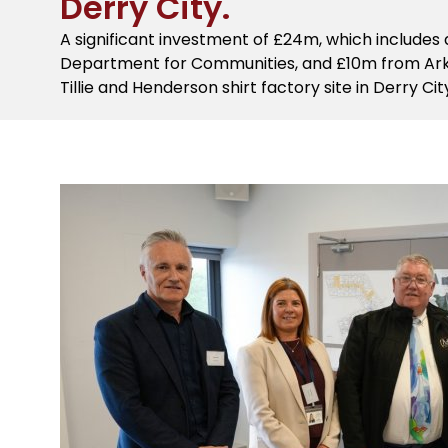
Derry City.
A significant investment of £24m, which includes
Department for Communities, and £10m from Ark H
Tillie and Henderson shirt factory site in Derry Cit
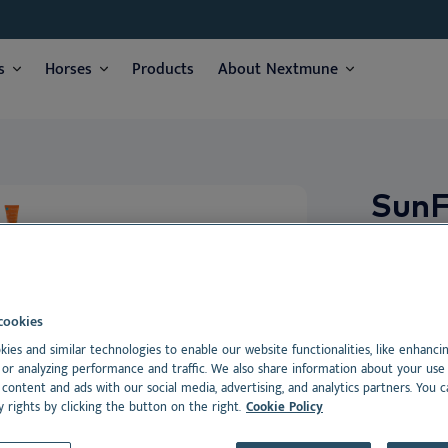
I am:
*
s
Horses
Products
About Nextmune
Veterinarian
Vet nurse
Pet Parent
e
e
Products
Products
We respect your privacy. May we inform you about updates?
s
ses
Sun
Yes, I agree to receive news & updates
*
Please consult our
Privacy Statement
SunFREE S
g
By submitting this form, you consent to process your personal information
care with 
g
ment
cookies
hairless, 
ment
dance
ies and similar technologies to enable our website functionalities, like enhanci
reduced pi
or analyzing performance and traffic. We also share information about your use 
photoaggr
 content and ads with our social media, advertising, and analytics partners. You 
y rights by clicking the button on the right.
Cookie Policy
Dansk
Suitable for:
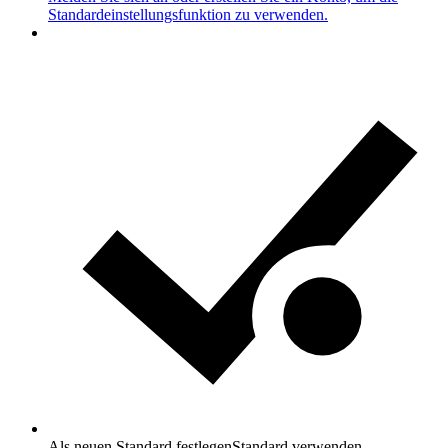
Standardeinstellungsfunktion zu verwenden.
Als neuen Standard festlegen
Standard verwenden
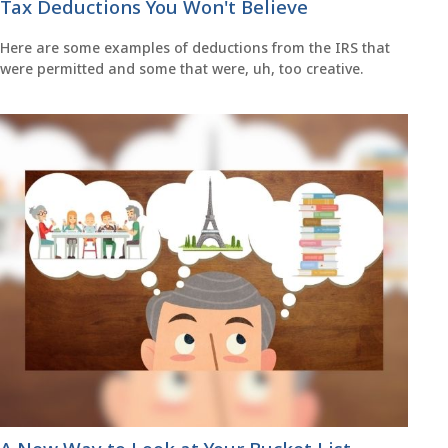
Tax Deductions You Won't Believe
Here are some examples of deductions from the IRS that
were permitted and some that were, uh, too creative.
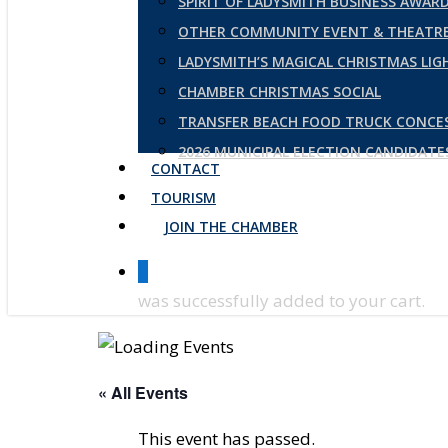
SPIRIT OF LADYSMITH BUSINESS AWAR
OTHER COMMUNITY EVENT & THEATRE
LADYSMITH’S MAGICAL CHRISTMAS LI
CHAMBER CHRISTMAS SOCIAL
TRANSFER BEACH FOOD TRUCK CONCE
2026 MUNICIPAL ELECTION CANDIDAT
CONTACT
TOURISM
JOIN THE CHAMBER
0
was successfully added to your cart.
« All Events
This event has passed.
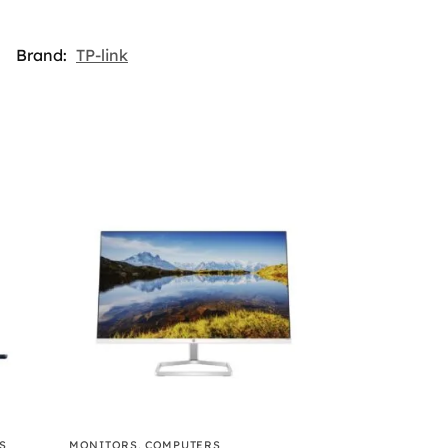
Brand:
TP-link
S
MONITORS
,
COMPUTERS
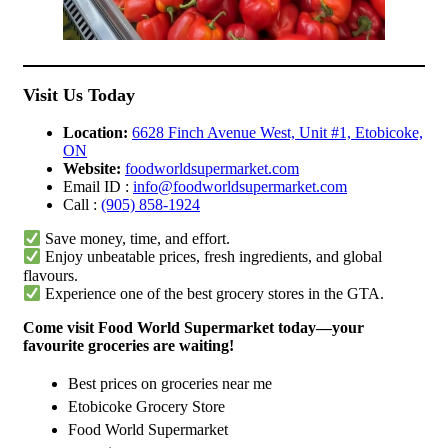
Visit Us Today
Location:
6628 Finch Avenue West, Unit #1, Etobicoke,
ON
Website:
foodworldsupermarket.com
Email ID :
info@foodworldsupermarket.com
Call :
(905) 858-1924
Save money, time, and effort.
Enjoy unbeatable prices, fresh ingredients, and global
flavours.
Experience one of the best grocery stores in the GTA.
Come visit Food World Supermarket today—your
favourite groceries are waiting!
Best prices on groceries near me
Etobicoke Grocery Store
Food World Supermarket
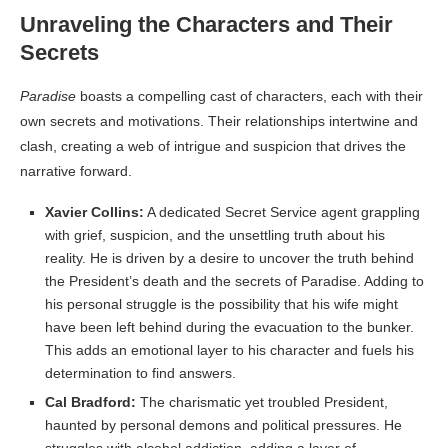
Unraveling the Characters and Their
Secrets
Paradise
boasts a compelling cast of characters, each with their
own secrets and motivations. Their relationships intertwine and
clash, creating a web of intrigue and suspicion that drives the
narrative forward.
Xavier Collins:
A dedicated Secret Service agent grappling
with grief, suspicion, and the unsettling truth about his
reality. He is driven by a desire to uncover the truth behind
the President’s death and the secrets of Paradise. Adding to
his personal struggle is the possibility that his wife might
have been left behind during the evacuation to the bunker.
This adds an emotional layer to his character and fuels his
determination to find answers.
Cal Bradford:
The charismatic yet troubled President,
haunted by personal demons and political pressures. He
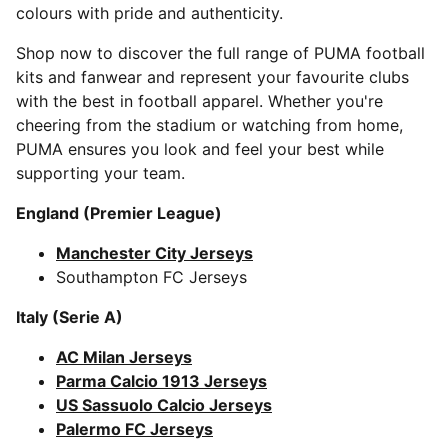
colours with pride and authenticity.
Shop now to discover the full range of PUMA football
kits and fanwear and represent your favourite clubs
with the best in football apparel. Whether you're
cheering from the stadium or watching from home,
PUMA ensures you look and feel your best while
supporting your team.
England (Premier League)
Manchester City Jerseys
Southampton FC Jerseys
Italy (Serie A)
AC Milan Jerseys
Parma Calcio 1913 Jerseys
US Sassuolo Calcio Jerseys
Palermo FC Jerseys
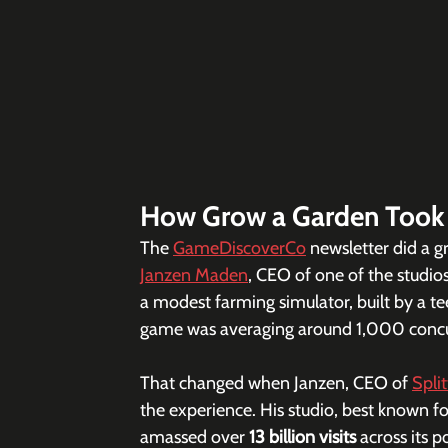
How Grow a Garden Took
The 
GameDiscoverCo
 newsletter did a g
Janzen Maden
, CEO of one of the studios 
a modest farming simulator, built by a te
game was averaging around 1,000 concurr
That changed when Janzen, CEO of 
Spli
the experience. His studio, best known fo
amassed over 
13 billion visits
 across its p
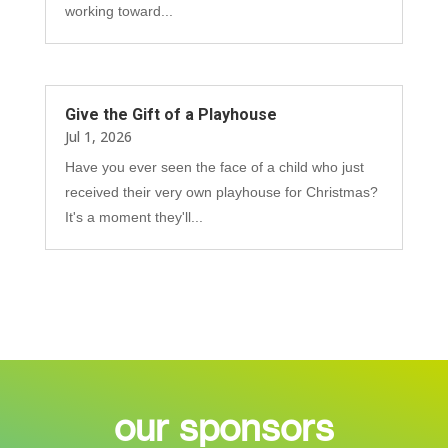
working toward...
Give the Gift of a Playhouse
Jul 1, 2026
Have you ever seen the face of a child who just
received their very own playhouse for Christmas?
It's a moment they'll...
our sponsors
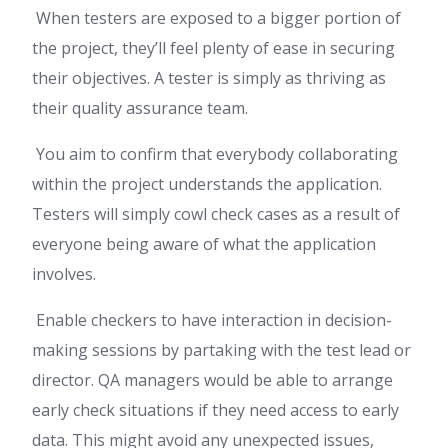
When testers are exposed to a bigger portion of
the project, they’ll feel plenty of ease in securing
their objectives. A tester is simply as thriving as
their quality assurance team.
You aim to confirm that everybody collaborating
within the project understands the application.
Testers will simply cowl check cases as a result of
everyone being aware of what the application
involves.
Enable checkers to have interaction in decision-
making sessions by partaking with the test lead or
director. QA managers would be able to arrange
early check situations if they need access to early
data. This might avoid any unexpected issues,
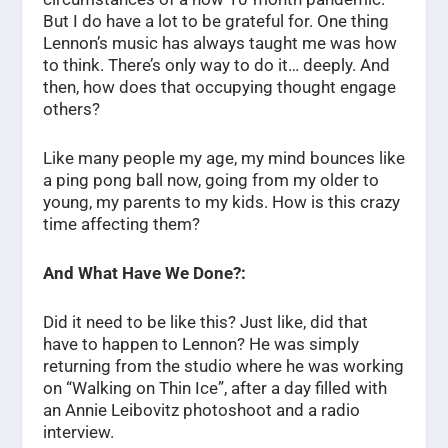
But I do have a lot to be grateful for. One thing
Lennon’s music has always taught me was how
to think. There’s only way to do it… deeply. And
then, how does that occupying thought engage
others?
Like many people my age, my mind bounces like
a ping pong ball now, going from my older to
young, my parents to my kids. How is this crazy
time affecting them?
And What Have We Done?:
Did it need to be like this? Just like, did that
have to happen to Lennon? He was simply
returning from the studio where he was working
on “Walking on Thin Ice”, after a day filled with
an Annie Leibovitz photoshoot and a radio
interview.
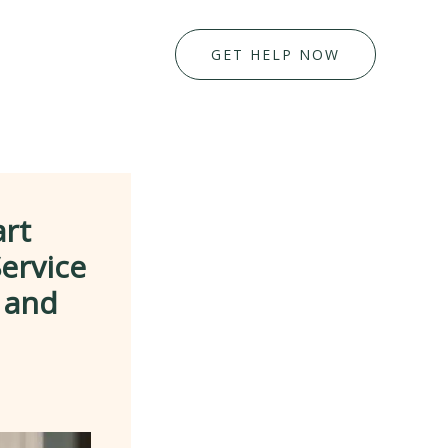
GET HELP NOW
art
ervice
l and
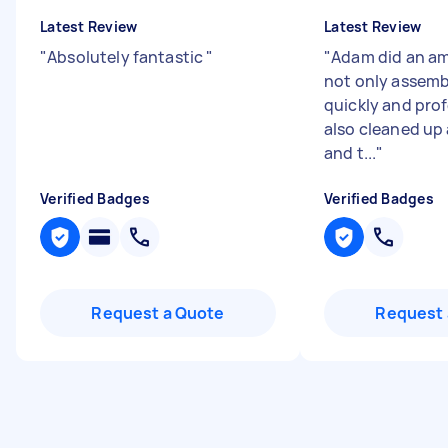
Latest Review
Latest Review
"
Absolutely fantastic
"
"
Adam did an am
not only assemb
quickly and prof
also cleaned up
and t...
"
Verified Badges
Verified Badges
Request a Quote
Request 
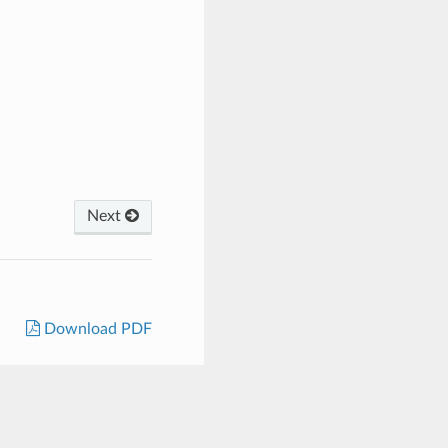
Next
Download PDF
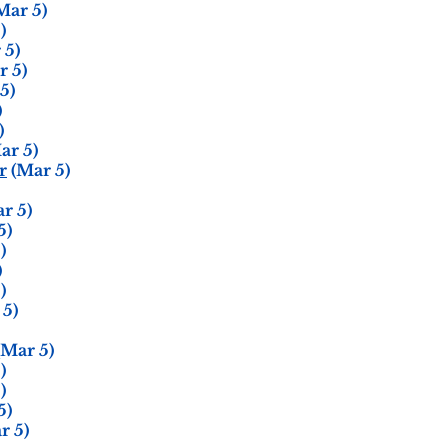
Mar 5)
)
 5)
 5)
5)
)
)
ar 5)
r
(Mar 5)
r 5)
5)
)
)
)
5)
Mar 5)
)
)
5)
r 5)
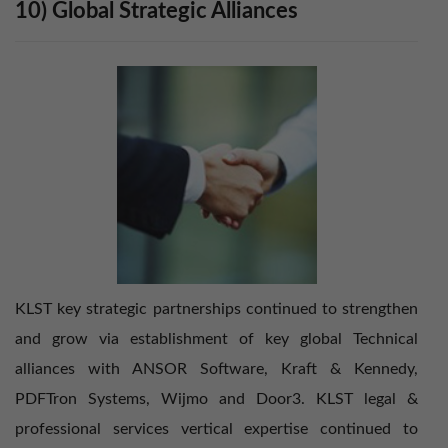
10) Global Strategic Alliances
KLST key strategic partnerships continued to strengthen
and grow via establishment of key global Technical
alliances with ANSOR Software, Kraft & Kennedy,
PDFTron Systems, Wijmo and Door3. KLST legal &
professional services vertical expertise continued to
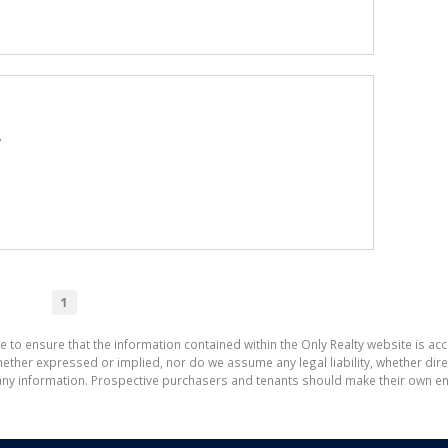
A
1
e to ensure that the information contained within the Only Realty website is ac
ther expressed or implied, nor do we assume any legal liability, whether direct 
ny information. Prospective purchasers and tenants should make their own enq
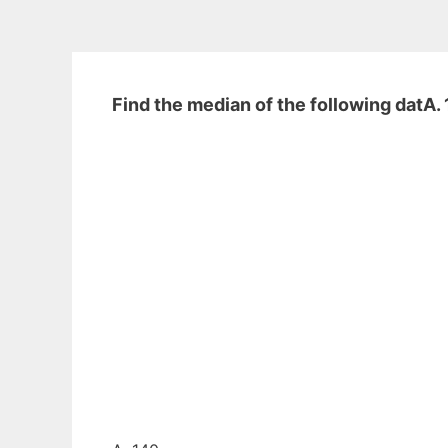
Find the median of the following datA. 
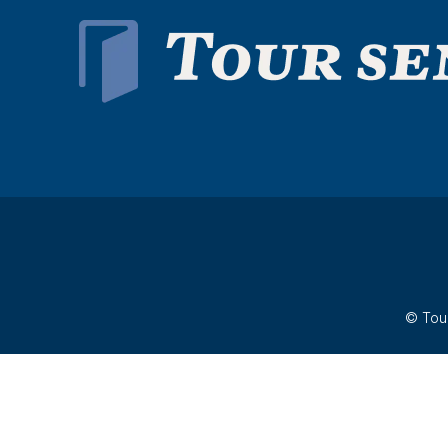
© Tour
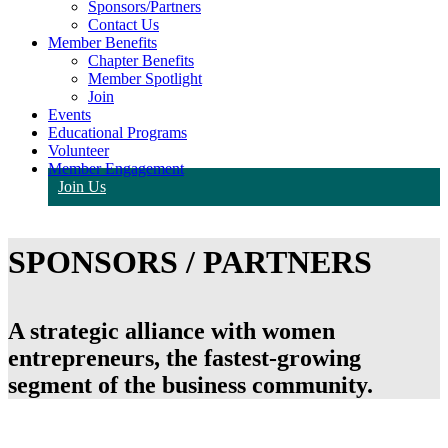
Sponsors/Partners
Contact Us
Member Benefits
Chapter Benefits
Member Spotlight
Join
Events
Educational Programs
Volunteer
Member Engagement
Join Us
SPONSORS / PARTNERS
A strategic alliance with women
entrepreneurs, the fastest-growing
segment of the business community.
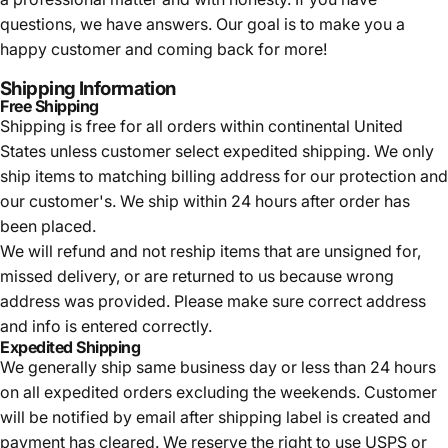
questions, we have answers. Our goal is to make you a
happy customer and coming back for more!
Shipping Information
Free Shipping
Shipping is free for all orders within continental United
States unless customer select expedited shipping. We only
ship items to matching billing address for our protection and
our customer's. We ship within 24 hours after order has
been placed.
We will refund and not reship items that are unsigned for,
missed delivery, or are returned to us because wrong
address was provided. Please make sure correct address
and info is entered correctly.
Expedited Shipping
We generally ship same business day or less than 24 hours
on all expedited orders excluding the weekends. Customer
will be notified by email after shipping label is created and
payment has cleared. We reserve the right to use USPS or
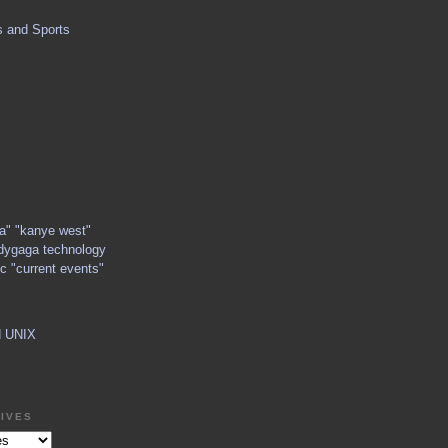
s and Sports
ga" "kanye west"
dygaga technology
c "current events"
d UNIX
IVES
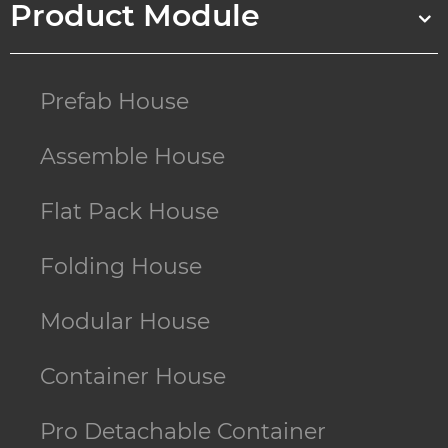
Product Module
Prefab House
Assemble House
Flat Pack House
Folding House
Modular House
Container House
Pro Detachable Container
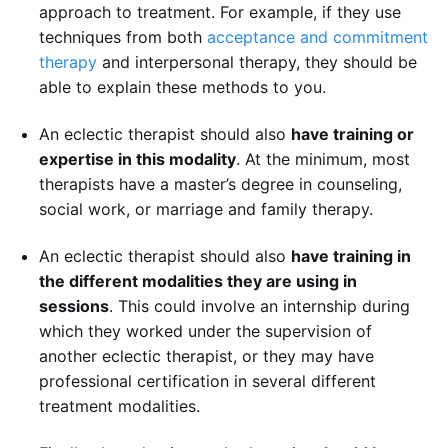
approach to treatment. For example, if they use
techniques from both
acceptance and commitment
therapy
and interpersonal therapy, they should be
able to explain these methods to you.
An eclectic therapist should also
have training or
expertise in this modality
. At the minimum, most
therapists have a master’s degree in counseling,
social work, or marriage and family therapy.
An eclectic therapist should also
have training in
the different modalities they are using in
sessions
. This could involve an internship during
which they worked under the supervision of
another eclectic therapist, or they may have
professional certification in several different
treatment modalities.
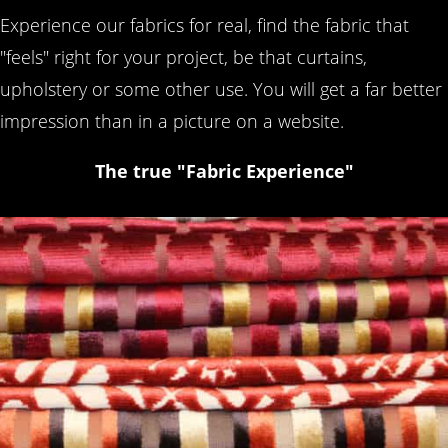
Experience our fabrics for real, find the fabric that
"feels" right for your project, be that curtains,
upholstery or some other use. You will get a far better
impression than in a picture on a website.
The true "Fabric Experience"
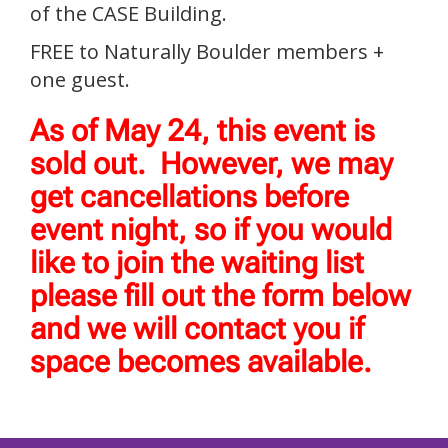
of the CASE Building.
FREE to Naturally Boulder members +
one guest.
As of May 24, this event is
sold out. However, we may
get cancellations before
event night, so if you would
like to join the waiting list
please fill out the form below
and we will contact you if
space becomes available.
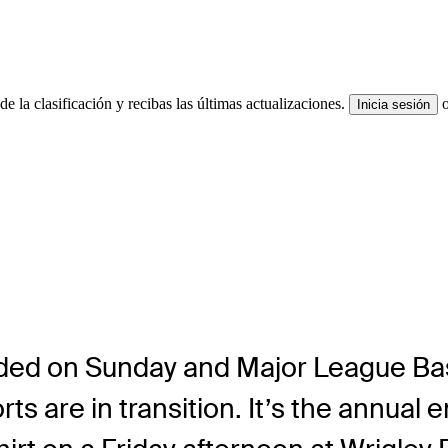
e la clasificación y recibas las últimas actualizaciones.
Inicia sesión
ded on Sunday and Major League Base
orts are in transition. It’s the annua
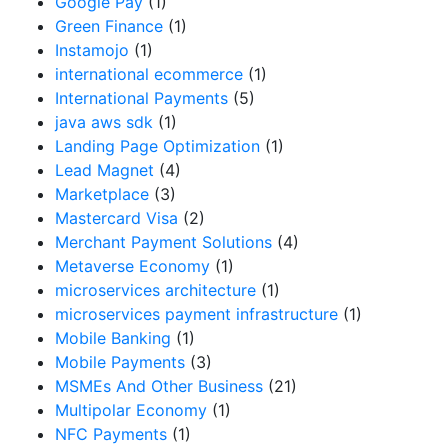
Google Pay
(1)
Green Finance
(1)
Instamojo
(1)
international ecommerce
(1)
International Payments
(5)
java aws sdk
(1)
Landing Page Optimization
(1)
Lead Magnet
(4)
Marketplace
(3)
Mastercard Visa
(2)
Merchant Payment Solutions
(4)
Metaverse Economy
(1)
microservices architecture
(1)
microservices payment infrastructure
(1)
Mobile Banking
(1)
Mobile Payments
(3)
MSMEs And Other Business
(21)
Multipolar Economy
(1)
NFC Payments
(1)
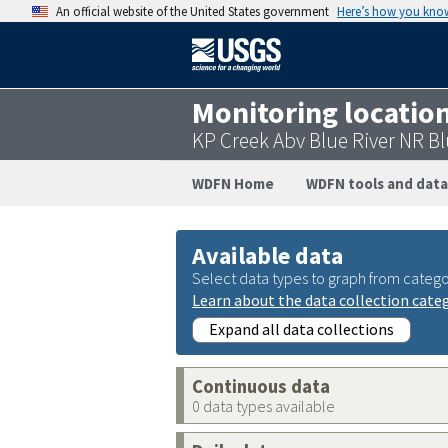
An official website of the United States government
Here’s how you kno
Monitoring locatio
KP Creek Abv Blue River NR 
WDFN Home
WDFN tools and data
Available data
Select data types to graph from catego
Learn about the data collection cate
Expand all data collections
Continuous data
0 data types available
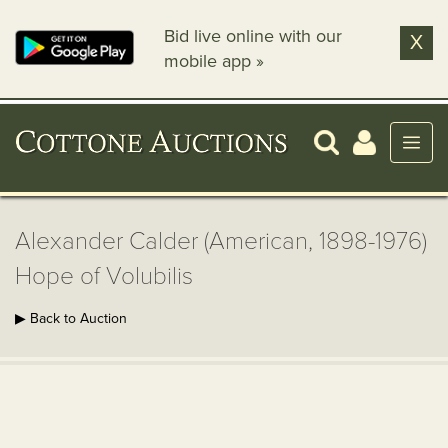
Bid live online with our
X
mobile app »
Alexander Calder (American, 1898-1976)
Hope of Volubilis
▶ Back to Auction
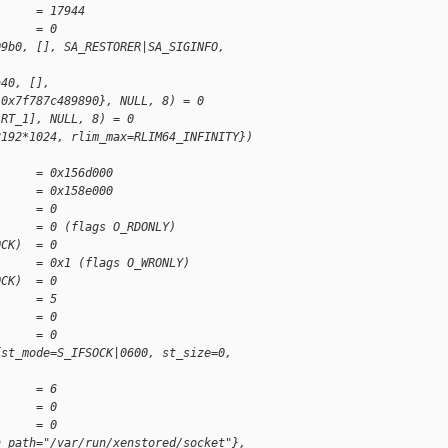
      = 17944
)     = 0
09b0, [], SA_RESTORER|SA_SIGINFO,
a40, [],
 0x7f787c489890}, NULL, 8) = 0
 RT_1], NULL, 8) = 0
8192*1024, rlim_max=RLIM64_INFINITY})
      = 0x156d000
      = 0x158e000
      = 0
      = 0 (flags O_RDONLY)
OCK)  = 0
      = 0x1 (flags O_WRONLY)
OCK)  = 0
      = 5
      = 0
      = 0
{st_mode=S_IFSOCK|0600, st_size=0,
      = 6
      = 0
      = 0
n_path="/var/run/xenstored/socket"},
• • • •
AIM OF THE TASK:
Check each line above for the string "working" and copy every line that has it.

ANSWER AREA:
working toward...
returning from the studio where he was working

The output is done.